Later in the week, over 200 Adult Education advocates and adult learners gathered at the Wilson Building, home of the District’s City Council, to discuss the importance of adult education programs. Students heard from a panel about the impact of low adult literacy on other social issues, received advocacy training and then divided into groups for meetings with Councilmembers and their staff. Several students had the opportunity to share their stories directly with Councilmembers, including Yvette Alexander, Anita Bonds, Muriel Bowser, and Kenyan McDuffie. Advocates also took the opportunity to thank Councilmembers for their past efforts on adult literacy and to build deeper awareness of the need for increased services. With more than 60,000 adults in the District lacking a high school diploma, the advocates pressed Councilmembers to show their support for adult learners moving forward through new programming, including the creation of an Innovation Fund for nonprofits to pilot proven best practice models in serving adult learners.
Finally, the week wrapped-up with a “Big Tent” meeting of current and potential DC-AFLC members. During the meeting, members reflected on recent work, set priorities for the coming year, and announced the winners of the essay contest.
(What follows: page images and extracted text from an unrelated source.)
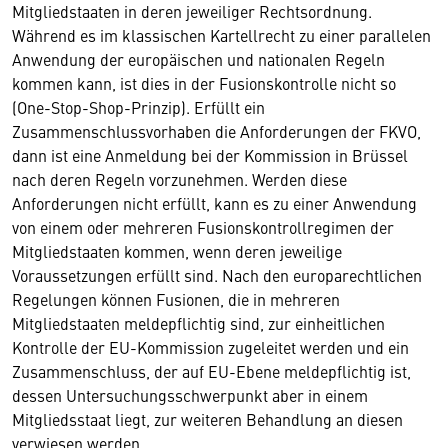
Mitgliedstaaten in deren jeweiliger Rechtsordnung.
Während es im klassischen Kartellrecht zu einer parallelen
Anwendung der europäischen und nationalen Regeln
kommen kann, ist dies in der Fusionskontrolle nicht so
(One-Stop-Shop-Prinzip). Erfüllt ein
Zusammenschlussvorhaben die Anforderungen der FKVO,
dann ist eine Anmeldung bei der Kommission in Brüssel
nach deren Regeln vorzunehmen. Werden diese
Anforderungen nicht erfüllt, kann es zu einer Anwendung
von einem oder mehreren Fusionskontrollregimen der
Mitgliedstaaten kommen, wenn deren jeweilige
Voraussetzungen erfüllt sind. Nach den europarechtlichen
Regelungen können Fusionen, die in mehreren
Mitgliedstaaten meldepflichtig sind, zur einheitlichen
Kontrolle der EU-Kommission zugeleitet werden und ein
Zusammenschluss, der auf EU-Ebene meldepflichtig ist,
dessen Untersuchungsschwerpunkt aber in einem
Mitgliedsstaat liegt, zur weiteren Behandlung an diesen
verwiesen werden.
Contest participants were asked to write a letter to a DC Mayoral candidate explaining why they came back to school and how they hoped an education would impact their lives and those of their families. Roughly 70 essays were submitted, and students from Academy of Hope Adult Public Charter School, Carlos Rosario Public Charter School, Washington Literacy Center, Briya Public Charter School and So Others Might Eat (SOME) took home first place prizes! In her winning essay, Academy of Hope student Dorris wrote, “I will stop at nothing when it comes to my success. I’ve learned that time waits for nobody. I’ve waited long enough, it’s time to strive, time to prosper, it’s time for me to live to my fullest potential, not only for my daughter and father, but finally I’m ready to do better, for me.”